Ptolus – A 3e setting that includes a large city and a lot of adventuring therein, in dungeons and climbing up a central spire to higher ruins. This is from Monte Cook, and a really great setting that I refer back to in lots of my own games, and there’s a 5e/Cypher version just kickstarted too.

Concordance of Rivals (Pathfinder/Paizo) – With another publishing house building adventures for a D&D-like system, there were bound to be Planar shenanigans eventually.
Concordance of Rivals is a book about Neutral planars, much like the Rilmani in Planescape, though there’s also stuff in there about the neutral Powers and an equivalent of angels (I think? They’ve always struck me as looking a bit Cthulhoid).
I love the art.

Shadow Planes & Pocket Worlds (Pathfinder/Kobold Press) – a supplement to a supplement (see below), both of which are fantastic, I’m highlighting this first on the list purely because it has a hazard called Non-Euclidean Angles.
Dark Roads & Golden Hells has an approximation of several of the Outer Planes, and even of Sigil, so it’s useful too.

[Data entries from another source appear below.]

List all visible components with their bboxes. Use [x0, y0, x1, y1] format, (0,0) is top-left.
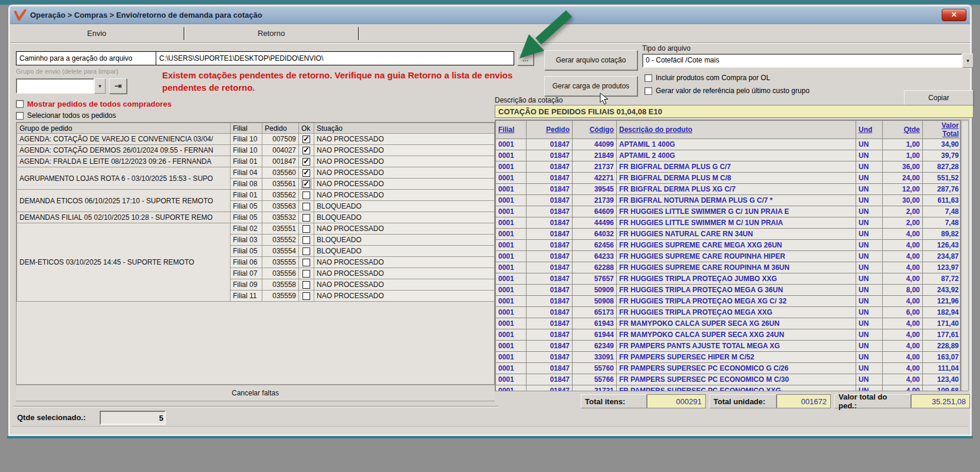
product-row[interactable]: 00010184733091FR PAMPERS SUPERSEC HIPER …: [496, 352, 961, 363]
ok-checkbox-cell[interactable]: [299, 201, 314, 212]
product-row[interactable]: 00010184721737FR BIGFRAL DERMA PLUS G C/…: [496, 161, 961, 173]
product-row[interactable]: 00010184739545FR BIGFRAL DERMA PLUS XG C…: [496, 184, 961, 195]
ok-checkbox-cell[interactable]: [299, 291, 314, 302]
product-row[interactable]: 00010184721731FR PAMPERS SUPERSEC PC ECO…: [496, 385, 961, 392]
ok-checkbox-cell[interactable]: [299, 179, 314, 190]
ok-checkbox-cell[interactable]: [299, 212, 314, 223]
ok-checkbox-cell[interactable]: [299, 156, 314, 167]
path-input[interactable]: C:\USERS\SUPORTE1\DESKTOP\PEDIDO\ENVIO\: [156, 51, 514, 65]
order-row[interactable]: AGENDA: FRALDA E LEITE 08/12/2023 09:26 …: [17, 156, 495, 167]
product-row[interactable]: 00010184761943FR MAMYPOKO CALCA SUPER SE…: [496, 318, 961, 329]
tab-retorno[interactable]: Retorno: [185, 29, 358, 38]
products-grid-scrollbar[interactable]: [961, 120, 969, 391]
product-row[interactable]: 00010184750908FR HUGGIES TRIPLA PROTEÇAO…: [496, 296, 961, 307]
orders-grid[interactable]: Grupo de pedidoFilialPedidoOkStuação AGE…: [16, 122, 495, 385]
copiar-button[interactable]: Copiar: [904, 90, 974, 105]
ok-checkbox-cell[interactable]: [299, 246, 314, 257]
order-row[interactable]: DEMANDAS FILIAL 05 02/10/2025 10:28 - SU…: [17, 212, 495, 223]
column-header[interactable]: Filial: [496, 121, 527, 139]
row-checkbox-icon[interactable]: [302, 270, 310, 278]
row-checkbox-icon[interactable]: [302, 236, 310, 244]
option-gerar-valor-referencia[interactable]: Gerar valor de referência pelo último cu…: [644, 87, 810, 95]
column-header[interactable]: Valor Total: [923, 121, 961, 139]
checkbox-icon[interactable]: [16, 112, 24, 120]
product-row[interactable]: 00010184761944FR MAMYPOKO CALCA SUPER SE…: [496, 329, 961, 341]
product-row[interactable]: 00010184742271FR BIGFRAL DERMA PLUS M C/…: [496, 173, 961, 184]
product-row[interactable]: 00010184744099APTAMIL 1 400GUN1,0034,90: [496, 139, 961, 150]
ok-checkbox-cell[interactable]: [299, 167, 314, 179]
product-row[interactable]: 00010184755760FR PAMPERS SUPERSEC PC ECO…: [496, 363, 961, 374]
row-checkbox-icon[interactable]: [302, 147, 310, 154]
ok-checkbox-cell[interactable]: [299, 190, 314, 201]
gerar-arquivo-cotacao-button[interactable]: Gerar arquivo cotação: [544, 50, 637, 70]
column-header[interactable]: Und: [856, 121, 883, 139]
order-row[interactable]: AGRUPAMENTO LOJAS ROTA 6 - 03/10/2025 15…: [17, 167, 495, 179]
codigo-cell: 62288: [573, 262, 617, 273]
products-grid[interactable]: FilialPedidoCódigoDescrição do produtoUn…: [495, 120, 961, 391]
row-checkbox-icon[interactable]: [302, 180, 310, 188]
product-row[interactable]: 00010184721849APTAMIL 2 400GUN1,0039,79: [496, 150, 961, 161]
row-checkbox-icon[interactable]: [302, 136, 310, 143]
order-row[interactable]: DEM-ETICOS 03/10/2025 14:45 - SUPORTE RE…: [17, 223, 495, 235]
close-button[interactable]: ✕: [942, 9, 966, 21]
column-header[interactable]: Stuação: [314, 123, 495, 134]
product-row[interactable]: 00010184764609FR HUGGIES LITTLE SWIMMER …: [496, 206, 961, 217]
column-header[interactable]: Filial: [231, 123, 262, 134]
gerar-carga-produtos-button[interactable]: Gerar carga de produtos: [544, 76, 637, 96]
column-header[interactable]: Grupo de pedido: [17, 123, 231, 134]
column-header[interactable]: Qtde: [883, 121, 923, 139]
row-checkbox-icon[interactable]: [302, 203, 310, 210]
send-to-group-button[interactable]: ⇥: [109, 78, 127, 94]
column-header[interactable]: Pedido: [262, 123, 299, 134]
filter-selecionar-todos[interactable]: Selecionar todos os pedidos: [16, 111, 116, 120]
column-header[interactable]: Código: [573, 121, 617, 139]
row-checkbox-icon[interactable]: [302, 225, 310, 233]
row-checkbox-icon[interactable]: [302, 158, 310, 166]
checkbox-icon[interactable]: [644, 87, 652, 95]
product-row[interactable]: 00010184757657FR HUGGIES TRIPLA PROTEÇAO…: [496, 273, 961, 285]
ok-checkbox-cell[interactable]: [299, 134, 314, 145]
row-checkbox-icon[interactable]: [302, 214, 310, 222]
row-checkbox-icon[interactable]: [302, 247, 310, 255]
ok-checkbox-cell[interactable]: [299, 257, 314, 268]
order-row[interactable]: DEMANDA ETICOS 06/10/2025 17:10 - SUPORT…: [17, 190, 495, 201]
browse-button[interactable]: ...: [517, 52, 534, 65]
tipo-arquivo-combobox[interactable]: 0 - Cotefácil /Cote mais ▼: [642, 54, 974, 68]
product-row[interactable]: 00010184762288FR HUGGIES SUPREME CARE RO…: [496, 262, 961, 273]
descricao-cotacao-field[interactable]: COTAÇÃO DE PEDIDOS FILIAIS 01,04,08 E10: [495, 105, 974, 118]
product-row[interactable]: 00010184762349FR PAMPERS PANTS AJUSTE TO…: [496, 341, 961, 352]
cancelar-faltas-button[interactable]: Cancelar faltas: [16, 385, 495, 401]
product-row[interactable]: 00010184721739FR BIGFRAL NOTURNA DERMA P…: [496, 195, 961, 206]
product-row[interactable]: 00010184762456FR HUGGIES SUPREME CARE ME…: [496, 240, 961, 251]
grupo-envio-combobox[interactable]: ▼: [16, 78, 106, 94]
product-row[interactable]: 00010184755766FR PAMPERS SUPERSEC PC ECO…: [496, 374, 961, 385]
tab-envio[interactable]: Envio: [10, 29, 183, 38]
ok-checkbox-cell[interactable]: [299, 268, 314, 279]
row-checkbox-icon[interactable]: [302, 281, 310, 289]
ok-checkbox-cell[interactable]: [299, 279, 314, 291]
product-row[interactable]: 00010184764233FR HUGGIES SUPREME CARE RO…: [496, 251, 961, 262]
product-row[interactable]: 00010184764032FR HUGGIES NATURAL CARE RN…: [496, 229, 961, 240]
column-header[interactable]: Descrição do produto: [617, 121, 856, 139]
option-incluir-produtos[interactable]: Incluir produtos com Compra por OL: [644, 74, 770, 82]
checkbox-icon[interactable]: [644, 74, 652, 82]
product-row[interactable]: 00010184750909FR HUGGIES TRIPLA PROTEÇAO…: [496, 285, 961, 296]
ok-checkbox-cell[interactable]: [299, 223, 314, 235]
tipo-arquivo-dropdown-icon[interactable]: ▼: [962, 54, 974, 68]
row-checkbox-icon[interactable]: [302, 192, 310, 199]
ok-checkbox-cell[interactable]: [299, 145, 314, 156]
order-row[interactable]: AGENDA: COTAÇÃO DERMOS 26/01/2024 09:55 …: [17, 145, 495, 156]
row-checkbox-icon[interactable]: [302, 169, 310, 177]
product-row[interactable]: 00010184744496FR HUGGIES LITTLE SWIMMER …: [496, 217, 961, 229]
filter-mostrar-pedidos[interactable]: Mostrar pedidos de todos compradores: [16, 100, 172, 108]
row-checkbox-icon[interactable]: [302, 259, 310, 266]
checkbox-icon[interactable]: [16, 100, 24, 108]
column-header[interactable]: Ok: [299, 123, 314, 134]
column-header[interactable]: Pedido: [527, 121, 573, 139]
product-row[interactable]: 00010184765173FR HUGGIES TRIPLA PROTEÇAO…: [496, 307, 961, 318]
grupo-envio-dropdown-icon[interactable]: ▼: [94, 78, 106, 94]
qtde-selecionado-field[interactable]: 5: [100, 411, 166, 425]
ok-checkbox-cell[interactable]: [299, 235, 314, 246]
row-checkbox-icon[interactable]: [302, 292, 310, 300]
order-row[interactable]: AGENDA: COTAÇÃO DE VAREJO E CONVENIENCIA…: [17, 134, 495, 145]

Codex of the Infinite Planes series from “Weird Dave” Coulson – (Link to part 1) These are some 5e looks at the various Planes of Exitence, starting with the Inner Planes and looking at some of the Outer Planes too (incomplete at time of writing).

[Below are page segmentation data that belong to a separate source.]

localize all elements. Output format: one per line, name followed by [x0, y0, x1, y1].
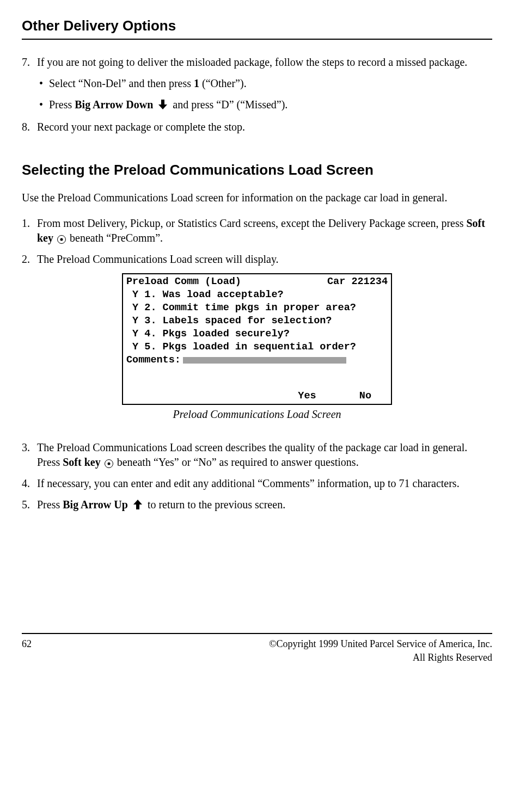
yes-no-row: Yes No: [126, 390, 388, 403]
comments-input[interactable]: [183, 357, 346, 364]
arrow-down-icon: [157, 99, 168, 113]
step-4: 4. If necessary, you can enter and edit …: [22, 476, 492, 491]
key-1: 1: [194, 77, 199, 89]
step-number: 2.: [22, 252, 37, 267]
text: to return to the previous screen.: [145, 499, 285, 510]
section-heading: Selecting the Preload Communications Loa…: [22, 161, 492, 180]
yes-softkey[interactable]: Yes: [298, 390, 316, 402]
step-7: 7. If you are not going to deliver the m…: [22, 55, 492, 70]
softkey-icon: [57, 235, 66, 244]
copyright-line2: All Rights Reserved: [269, 651, 492, 664]
step-1: 1. From most Delivery, Pickup, or Statis…: [22, 216, 492, 245]
page-footer: 62 ©Copyright 1999 United Parcel Service…: [22, 633, 492, 664]
step-text: The Preload Communications Load screen d…: [37, 440, 492, 470]
bullet-marker: •: [39, 97, 49, 113]
step-text: The Preload Communications Load screen w…: [37, 252, 279, 267]
step-3: 3. The Preload Communications Load scree…: [22, 440, 492, 470]
text: Press: [49, 99, 75, 110]
text: From most Delivery, Pickup, or Statistic…: [37, 217, 467, 229]
page-number: 62: [22, 637, 32, 664]
question-4: Y 4. Pkgs loaded securely?: [126, 328, 388, 341]
step-text: Press Big Arrow Up to return to the prev…: [37, 497, 285, 513]
text: beneath “Yes” or “No” as required to ans…: [114, 456, 359, 468]
arrow-up-icon: [132, 499, 143, 513]
bullet-text: Select “Non-Del” and then press 1 (“Othe…: [49, 76, 247, 91]
step-text: From most Delivery, Pickup, or Statistic…: [37, 216, 492, 245]
step-text: Record your next package or complete the…: [37, 120, 245, 134]
step-5: 5. Press Big Arrow Up to return to the p…: [22, 497, 492, 513]
text: and press “D” (“Missed”).: [170, 99, 287, 110]
section-intro: Use the Preload Communications Load scre…: [22, 190, 492, 205]
step-number: 7.: [22, 55, 37, 70]
big-arrow-up-label: Big Arrow Up: [63, 499, 128, 510]
comments-row: Comments:: [126, 354, 388, 367]
step-number: 8.: [22, 120, 37, 134]
step-2: 2. The Preload Communications Load scree…: [22, 252, 492, 267]
question-5: Y 5. Pkgs loaded in sequential order?: [126, 341, 388, 354]
screen-title: Preload Comm (Load): [126, 275, 241, 288]
text: Press: [37, 499, 63, 510]
bullet-nondel: • Select “Non-Del” and then press 1 (“Ot…: [39, 76, 492, 91]
car-number: Car 221234: [327, 275, 388, 288]
step-8: 8. Record your next package or complete …: [22, 120, 492, 134]
text: (“Other”).: [199, 77, 247, 89]
text: beneath “PreComm”.: [67, 232, 163, 244]
comments-label: Comments:: [126, 354, 181, 367]
step-number: 3.: [22, 440, 37, 470]
step-number: 4.: [22, 476, 37, 491]
page-title: Other Delivery Options: [22, 16, 492, 40]
copyright: ©Copyright 1999 United Parcel Service of…: [269, 637, 492, 664]
step-number: 1.: [22, 216, 37, 245]
step-text: If necessary, you can enter and edit any…: [37, 476, 460, 491]
question-1: Y 1. Was load acceptable?: [126, 288, 388, 302]
question-2: Y 2. Commit time pkgs in proper area?: [126, 302, 388, 315]
screen-header-row: Preload Comm (Load) Car 221234: [126, 275, 388, 288]
bullet-big-arrow-down: • Press Big Arrow Down and press “D” (“M…: [39, 97, 492, 113]
copyright-line1: ©Copyright 1999 United Parcel Service of…: [269, 637, 492, 650]
soft-key-label: Soft key: [63, 456, 100, 468]
softkey-icon: [105, 459, 113, 468]
no-softkey[interactable]: No: [359, 390, 371, 402]
question-3: Y 3. Labels spaced for selection?: [126, 315, 388, 328]
screen-caption: Preload Communications Load Screen: [22, 407, 492, 422]
step-number: 5.: [22, 497, 37, 513]
bullet-marker: •: [39, 76, 49, 91]
preload-comm-screen: Preload Comm (Load) Car 221234 Y 1. Was …: [122, 273, 392, 405]
bullet-text: Press Big Arrow Down and press “D” (“Mis…: [49, 97, 287, 113]
step-text: If you are not going to deliver the misl…: [37, 55, 467, 70]
big-arrow-down-label: Big Arrow Down: [75, 99, 153, 110]
text: Select “Non-Del” and then press: [49, 77, 194, 89]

Heroes of the Planes and Races of the Planes from David Adams – Race and Class options for Planar games, so going to be one to read. They seem to overlap a bit based on the descriptions.

Backgrounds of Faerun: Children of the Planes from Bryan Holmes – Planar Races, Backgrounds, alternate Subraces, all the fun of the fair. Homebrew but available on DMsGuild so worth a read.

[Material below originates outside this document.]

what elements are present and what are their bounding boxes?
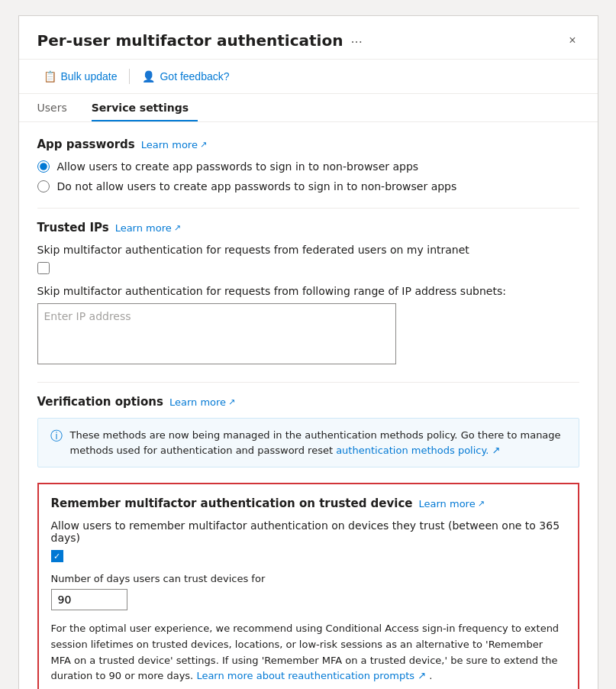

Edge of Infinity from Onyx Path Publishing – another publisher’s take on Heavens and Hells that I’ve got saved ready to take a look into.

Sig: Manual of the Planes from Genesis of Legend publishing – OK, I think we can see what they’ve done here. Yes, this is taking cues from Planescape, but it’s a different system, different city (it’s a moebius strip not a ring) and different location (some kind of planar soup instead of the Outlands).
The big takeaway here is that Sig becomes locked to three differing planes at any one time, which flavour how the city feels and the inhabitants behave – one plane each from the Elemental Planes, Planes of Law and Planes of Chaos (though they are only fifteen total given in the book).
Cool, and probably worth stealing stuff from.

Free roleplaying material found online

Old Gus – homebrew 5e Planescape rules that look very swish and I’ll be looking into.

Websites

Planewalker – once the de facto Planescape website, currently rebuilding. I’ve taken the free 3e setting and I’m using it as reference material for various bits and pieces – currently Factions.

Planescape.it – An Italian website with a lot of content and links to content. And it’s easily translated into English, for the most part. Definitely one to take a look at.

Mimir.net – Remember what Geocities used to look like? OK, this website has been around forever, but there’s a great dictionary of Planar Cant, information on the Outlands, and a huge trove of files (remember Netbooks?).
This is an incredible resource.

Rilmani.org – a wiki covering a lot of setting information for the Planes. There’s a lot of stuff here, although the front page index only goes up to K for some reason.

Powerscore – particularly the Planescape stuff, but there’s lots there to look at. The page on Planescape Factions is how I found it since I’m also working on a draft to make them play in 5e. A Guide to Sigil is also super useful.

Daily Planescape tumblr – because it’s filled with various ideas for Planescape, including a huge assortment of monsters (why do they mostly start with A?) although a lot of the posts are a few years old now.

Beyond the Cage – because obviously other people have done 5e Planescape already, may as well crib from them from time to time.

The Planar DM – not updated since 2019, but I’m currently working my way through some articles. Some good stuff and linked to from across various other Planescape/Planar adventures websites.

Planar Legends – (Also a Wiki here) Just discovered this one. It’s a Neverwinter Nights online server that takes place in Planescape so I’ll be investigating over the next couple of day.

Here be Dragons – More 5e Planescape goodness, though I haven;t gotten too far in looking into it yet.